The above-mentioned promising developments will need to be maintained if a meaningful reduction in CPIX inflation is to be achieved. After the year-on-year rate of increase in the CPIX had accelerated from a low level of 5,8 per cent in September 2001 to 12,7 per cent in November 2002, it retraced only modestly to 11,3 per cent in February 2003. Moreover, the seasonally adjusted and annualised quarter-to-quarter increase in CPIX inflation rose from 11,1 per cent in the second quarter of 2002 to 14,5 per cent in the fourth quarter.
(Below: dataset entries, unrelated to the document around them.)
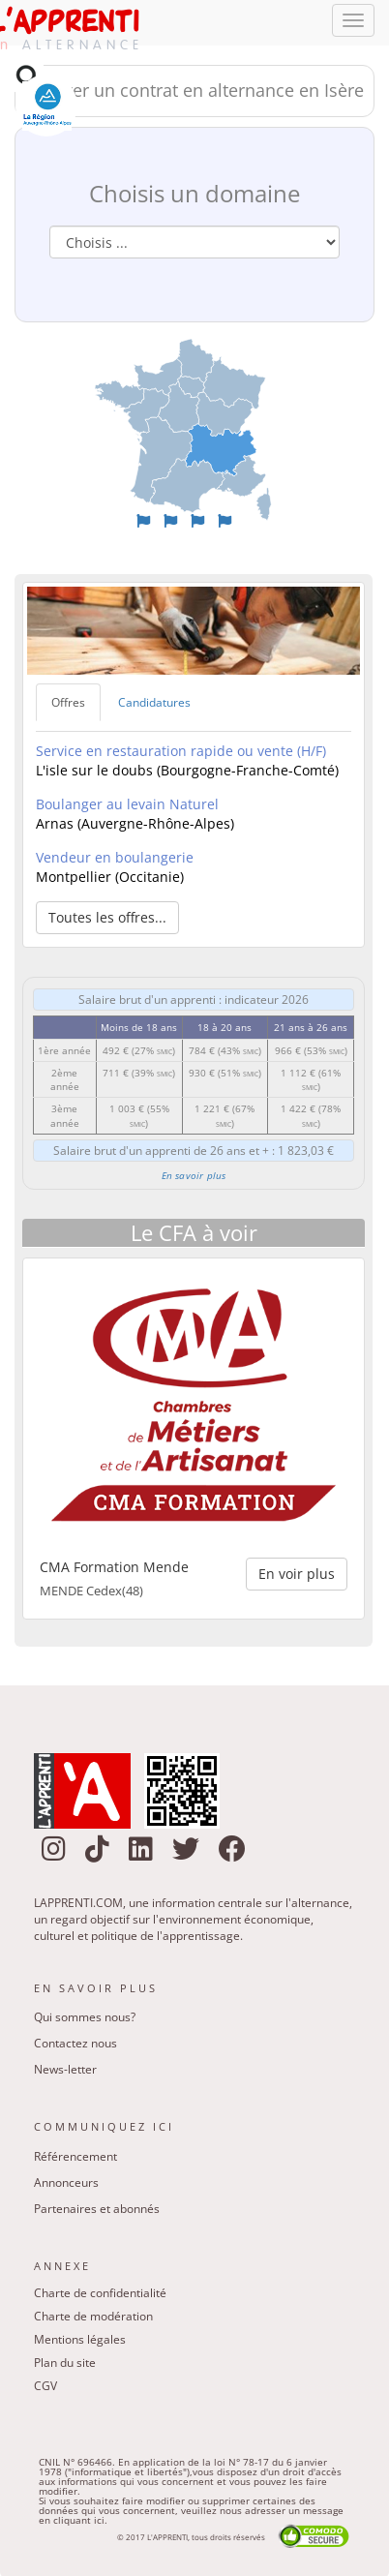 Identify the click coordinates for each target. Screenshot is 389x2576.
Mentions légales (80, 2339)
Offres (68, 702)
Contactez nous (75, 2043)
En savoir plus (194, 1175)
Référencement (75, 2156)
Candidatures (154, 702)
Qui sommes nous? (84, 2017)
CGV (45, 2386)
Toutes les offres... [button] (107, 917)
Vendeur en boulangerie (115, 857)
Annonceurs (66, 2182)
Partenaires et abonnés (97, 2208)
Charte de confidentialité (100, 2293)
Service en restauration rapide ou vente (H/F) (181, 751)
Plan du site (65, 2362)
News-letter (65, 2069)
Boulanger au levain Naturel (127, 804)
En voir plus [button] (296, 1573)
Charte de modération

These high levels of CPIX inflation leave little room for complacency on the part of monetary policy.
Considerable risks still exist that could prevent the rate of increase in the CPIX from moving into the target range during the course of 2003. Among these risks the recent high rates of increase in the average nominal remuneration per worker in the formal non-agricultural sectors of the economy combined with a slowdown in labour productivity growth, are probably the most disconcerting. As a result, average year-on-year growth in nominal unit labour cost reached 7,4 in the first nine months of 2002, which could bring about considerable upward pressure on future price inflation. It has been found in the past that high rates of increase in unit labour costs invariably lead to an acceleration in domestic inflation.
In the current circumstances, the insecure international economic environment is a further risk factor to take into consideration when determining monetary policy. Considerable uncertainty exists regarding the economic impact of the war in Iraq and about the pace of the underlying recovery in the world economy.
Another major risk factor for monetary policy is that prices of goods and services determined by government agencies have continued to increase rapidly and there are still few signs that these increases are tapering off. As already indicated, these administered prices form a large part of the CPIX. In addition, they also affect other prices indirectly. It is therefore of the utmost importance that macroeconomic and microeconomic policies be co-ordinated closely to achieve optimum results with overall economic policy.
Although there are still important risks prevalent that could have a negative effect on the inflation outcome, conditions have become generally more favourable for a decline in domestic inflation. This is confirmed by projections using the Reserve Bank's forecasting models, which indicate that there is a strong likelihood that CPIX inflation will move within the target band during the course of the year. However, the forecasts also indicate that the average rate of increase in the CPIX may only be slightly below the upper band of the inflation target in 2004. Taking this into consideration as well as the risks identified above, the Monetary Policy Committee has decided to maintain the repurchase rate at its current level of 13,5 per cent per annum.
In addition, the Reserve Bank wants to confirm that, consistent with our inflation-targeting monetary policy framework, we have no intermediate policy targets or guidelines and we are committed to allowing the value of the rand to be determined by the market. Recently with the recovery of the rand, the Reserve Bank has on occasions taken the opportunity to purchase dollars for our reserves on a moderate scale. These operations have helped to reduce the Bank's net open position in foreign currency from US$1,8 billion at the end of November 2002 to US$1,3 billion on 13 March 2003. Such operations purely represent normal prudent management of the Reserve Bank's balance sheet as is ordinarily the case in central banking. They are in no way directed at seeking to influence a particular level of the rand, whose value will continue to be set by the market.